Yepp Alfred probably.


----------



## lawncare18 (Nov 30, 2005)

Nice equipment they got! 

What kind of pick ups they run? 

They have any service trucks?

Any more pics? they most plow a lot of lots around maine


----------



## VolvoL60F (Jan 9, 2011)

lawncare18;1214910 said:


> Nice equipment they got!
> 
> What kind of pick ups they run?
> 
> ...


They run Fords and Chevy's.

Yes they have service trucks.

Yes I have more pictures, They plow two huge lots.


----------



## VolvoL60F (Jan 9, 2011)

Some more pictures. Post your own if you want!


----------



## VolvoL60F (Jan 9, 2011)

More.


----------



## VolvoL60F (Jan 9, 2011)

This is CLC Landscaping.


----------



## J&R Landscaping (Dec 25, 2005)

Awesome pics!


----------



## VolvoL60F (Jan 9, 2011)

J&R Landscaping;1215016 said:


> Awesome pics!


Thanks, glad you like them!


----------



## lawnproslawncar (Dec 9, 2007)

Don't just dis a excavation contractor. we have a big one here (Faults Bros.) and they are the only company that helps us keep our rates up. they plow roads and lots, I won't touch there properties and they won't mine. I know that most of the commercials aren't afraid to pay there rates because they are serious, mechanics must be at the shop when they go out for the just in case.

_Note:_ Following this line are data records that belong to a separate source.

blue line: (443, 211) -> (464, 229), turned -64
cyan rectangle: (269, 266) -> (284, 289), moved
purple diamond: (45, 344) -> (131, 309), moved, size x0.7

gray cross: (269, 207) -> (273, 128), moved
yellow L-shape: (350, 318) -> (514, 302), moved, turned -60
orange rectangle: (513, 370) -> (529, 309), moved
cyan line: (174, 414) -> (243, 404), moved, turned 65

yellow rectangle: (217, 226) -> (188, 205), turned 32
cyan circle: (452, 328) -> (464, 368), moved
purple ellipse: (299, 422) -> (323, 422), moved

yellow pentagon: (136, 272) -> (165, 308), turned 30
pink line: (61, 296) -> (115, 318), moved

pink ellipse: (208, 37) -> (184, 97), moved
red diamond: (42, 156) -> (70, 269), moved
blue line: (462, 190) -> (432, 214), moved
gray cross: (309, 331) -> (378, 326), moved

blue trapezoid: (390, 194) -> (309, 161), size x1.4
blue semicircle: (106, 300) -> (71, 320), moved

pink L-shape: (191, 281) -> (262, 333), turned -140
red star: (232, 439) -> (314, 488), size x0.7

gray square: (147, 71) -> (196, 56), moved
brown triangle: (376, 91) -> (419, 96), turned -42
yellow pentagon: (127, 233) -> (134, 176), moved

I know not all companies are this way, we have a road maintainer and a handful of home builders that think they can come in and charge ridiculously low rates and then gripe that there is no money in snow but they don't know how they could do anything else to help pay the bills in the winter.


----------



## dirtyscag (Jan 15, 2011)

Do the rubber tracks on the skidsteer mark up the side walks?


----------



## VolvoL60F (Jan 9, 2011)

dirtyscag;1215160 said:


> Do the rubber tracks on the skidsteer mark up the side walks?


Nope, they don't leave any marks.


----------



## Jelinek61 (Mar 16, 2009)

I like the idea of the guarding on the tail lights for the volvo's.


----------



## mercer_me (Sep 13, 2008)

Great pics. It's nice to se another guy from Maine on hear.


----------